Estas considerações, necessariamente tão vagas como a natureza etérea do conceito que tentamos abranger, poderão ser melhor condensadas numa frase exemplificativa. Digamos, “Toda a alma da mesa 19 se insurgiu contra a falta de dobrada. O nosso espírito, verrinoso e cônscio dos seus direitos, meditou uma vingança digna da afronta. Talvez se fizéssemos pairar sobre o restaurante, qual sombra ominosa, o fantasma da deserção da mesa 19? Mas, não, quem é que nos acreditaria?”. Julgo que este exemplo ilustra bem o nosso ponto de vista.

Mas há ainda o outro significado, aquele que agrega os três significantes numa única interpretação, o lado espiritual de uma entidade material. O ente que assim se projecta não é por força um ser humano, nem sequer um ser vivo, isto no sentido convencional e biológico da palavra. De modo algum, pode muito bem ser uma instituição, como uma escola, uma igreja, ou uma mera tertúlia que se agrupa, digamos, em volta de uma mesa, como a 19. Nesse sentido, o fantasma da mesa 19 é uno mas também múltiplo, sendo como é o conjunto de todos os “nós” que aí se sentam, altas horas da madrugada, quando nós não estamos lá sentados.

Isto postulado, acho-me agora em sério risco de que me acusem de levar demasiadamente a sério a mesa 19. Ora, isto não é verdade, ou, se o é, não é pelo menos assim. Eu levo a sério, muito a sério, mesmo, toda e qualquer agremiação de pessoas que cultive o hábito de se reunir em torno de gostos e valores comuns, e que privilegie o costume de pensar por si própria. Creio firmemente que tais associações, e apenas elas, poderão constituir uma barreira efectiva contra a lógica corporativista que ameaça destruir a humanidade, tal como hoje a conhecemos.

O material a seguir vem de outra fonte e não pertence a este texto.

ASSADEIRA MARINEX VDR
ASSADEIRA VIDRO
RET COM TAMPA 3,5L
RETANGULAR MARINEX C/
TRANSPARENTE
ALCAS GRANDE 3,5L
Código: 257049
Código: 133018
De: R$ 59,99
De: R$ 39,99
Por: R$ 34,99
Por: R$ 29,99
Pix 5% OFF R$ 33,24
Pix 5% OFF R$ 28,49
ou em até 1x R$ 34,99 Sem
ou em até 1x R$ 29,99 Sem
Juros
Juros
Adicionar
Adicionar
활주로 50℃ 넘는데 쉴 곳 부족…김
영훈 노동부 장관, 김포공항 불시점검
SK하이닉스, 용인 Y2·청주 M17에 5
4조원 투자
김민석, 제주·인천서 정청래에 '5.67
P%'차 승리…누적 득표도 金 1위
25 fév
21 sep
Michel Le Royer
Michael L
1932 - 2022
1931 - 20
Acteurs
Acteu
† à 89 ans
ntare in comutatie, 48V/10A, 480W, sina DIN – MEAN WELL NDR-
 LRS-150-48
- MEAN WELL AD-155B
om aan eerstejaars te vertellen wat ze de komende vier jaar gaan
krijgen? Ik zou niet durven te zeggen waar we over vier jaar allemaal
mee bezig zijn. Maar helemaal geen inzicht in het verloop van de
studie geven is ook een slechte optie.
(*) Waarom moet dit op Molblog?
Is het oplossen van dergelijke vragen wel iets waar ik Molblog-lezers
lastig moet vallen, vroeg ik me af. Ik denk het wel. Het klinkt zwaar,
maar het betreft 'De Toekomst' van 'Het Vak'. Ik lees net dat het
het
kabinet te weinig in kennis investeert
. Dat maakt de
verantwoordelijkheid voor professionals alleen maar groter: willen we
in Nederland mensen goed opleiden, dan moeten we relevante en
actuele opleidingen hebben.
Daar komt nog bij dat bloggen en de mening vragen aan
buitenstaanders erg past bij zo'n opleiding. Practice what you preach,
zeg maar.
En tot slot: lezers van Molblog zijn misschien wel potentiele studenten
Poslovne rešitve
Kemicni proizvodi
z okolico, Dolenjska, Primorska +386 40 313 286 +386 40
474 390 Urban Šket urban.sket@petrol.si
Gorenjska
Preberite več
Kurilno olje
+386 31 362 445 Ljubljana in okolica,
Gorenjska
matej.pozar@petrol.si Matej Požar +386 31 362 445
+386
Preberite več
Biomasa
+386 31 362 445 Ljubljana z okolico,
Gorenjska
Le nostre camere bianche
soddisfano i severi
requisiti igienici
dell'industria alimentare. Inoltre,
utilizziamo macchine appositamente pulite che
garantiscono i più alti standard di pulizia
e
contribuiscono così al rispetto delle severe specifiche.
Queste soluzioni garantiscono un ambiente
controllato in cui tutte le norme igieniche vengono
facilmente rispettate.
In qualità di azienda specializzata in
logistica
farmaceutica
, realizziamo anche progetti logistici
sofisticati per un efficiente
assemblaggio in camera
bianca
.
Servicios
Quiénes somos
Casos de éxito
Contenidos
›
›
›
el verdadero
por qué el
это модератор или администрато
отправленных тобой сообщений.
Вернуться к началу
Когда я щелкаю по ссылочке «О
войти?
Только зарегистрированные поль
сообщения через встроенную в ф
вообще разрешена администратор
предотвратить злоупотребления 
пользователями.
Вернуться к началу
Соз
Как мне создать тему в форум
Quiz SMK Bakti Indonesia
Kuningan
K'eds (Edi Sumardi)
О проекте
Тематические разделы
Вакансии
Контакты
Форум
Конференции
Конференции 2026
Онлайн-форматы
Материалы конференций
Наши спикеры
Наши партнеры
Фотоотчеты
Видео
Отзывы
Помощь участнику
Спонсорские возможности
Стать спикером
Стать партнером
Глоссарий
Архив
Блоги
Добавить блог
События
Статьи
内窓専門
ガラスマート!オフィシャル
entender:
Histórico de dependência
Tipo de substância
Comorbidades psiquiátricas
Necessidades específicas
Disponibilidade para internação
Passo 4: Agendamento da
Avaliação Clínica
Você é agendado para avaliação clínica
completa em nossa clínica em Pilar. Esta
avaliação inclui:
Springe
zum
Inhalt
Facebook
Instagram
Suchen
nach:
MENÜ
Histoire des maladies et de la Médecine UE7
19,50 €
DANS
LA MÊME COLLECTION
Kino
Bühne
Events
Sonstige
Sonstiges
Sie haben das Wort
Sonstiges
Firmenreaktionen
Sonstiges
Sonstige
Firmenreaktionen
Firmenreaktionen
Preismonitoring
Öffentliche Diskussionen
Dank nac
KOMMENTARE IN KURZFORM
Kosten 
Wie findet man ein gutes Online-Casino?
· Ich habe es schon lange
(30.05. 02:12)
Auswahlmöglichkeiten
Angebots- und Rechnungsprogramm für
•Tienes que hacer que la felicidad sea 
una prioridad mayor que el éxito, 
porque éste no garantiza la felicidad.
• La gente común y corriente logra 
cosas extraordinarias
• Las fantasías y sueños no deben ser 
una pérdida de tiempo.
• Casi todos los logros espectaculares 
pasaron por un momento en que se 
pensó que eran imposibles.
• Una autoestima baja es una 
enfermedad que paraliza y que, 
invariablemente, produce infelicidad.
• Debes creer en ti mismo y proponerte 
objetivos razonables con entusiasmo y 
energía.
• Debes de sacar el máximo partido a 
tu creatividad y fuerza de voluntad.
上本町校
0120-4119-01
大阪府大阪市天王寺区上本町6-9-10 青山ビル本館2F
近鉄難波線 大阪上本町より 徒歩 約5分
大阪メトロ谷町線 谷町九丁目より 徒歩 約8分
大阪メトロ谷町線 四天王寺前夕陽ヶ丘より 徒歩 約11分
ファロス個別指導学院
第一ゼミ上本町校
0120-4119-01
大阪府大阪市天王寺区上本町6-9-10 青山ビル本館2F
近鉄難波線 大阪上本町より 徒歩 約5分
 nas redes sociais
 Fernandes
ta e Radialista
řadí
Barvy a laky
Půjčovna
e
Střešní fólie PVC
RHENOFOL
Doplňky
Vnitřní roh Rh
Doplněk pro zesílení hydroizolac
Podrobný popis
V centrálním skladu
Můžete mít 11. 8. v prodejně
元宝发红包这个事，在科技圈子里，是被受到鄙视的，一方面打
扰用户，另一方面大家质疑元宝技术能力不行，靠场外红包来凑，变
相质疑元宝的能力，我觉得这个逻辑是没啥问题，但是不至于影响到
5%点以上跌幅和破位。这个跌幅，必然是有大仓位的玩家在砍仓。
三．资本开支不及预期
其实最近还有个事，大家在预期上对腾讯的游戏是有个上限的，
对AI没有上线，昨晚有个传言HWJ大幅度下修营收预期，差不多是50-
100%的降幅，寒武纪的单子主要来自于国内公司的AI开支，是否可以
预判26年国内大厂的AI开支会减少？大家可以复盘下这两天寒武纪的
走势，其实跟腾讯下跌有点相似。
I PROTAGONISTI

Um almoço mais tardio, com regresso jovial e impenitente. Uma censura recebida com um sorriso, um paradigma de empresa deitado ao desprezo. Os poderes estabelecidos reprimem um arrepio, vagamente enregelados pela sombra que inesperadamente macula o sol doirado da nova ordem. Mas não, senhores, não é nada de grave. Grave, para vós, é somente o que é material e tangível, e de nada disso se trata. Não é ainda a revolta armada, é apenas o fantasma da mesa 19.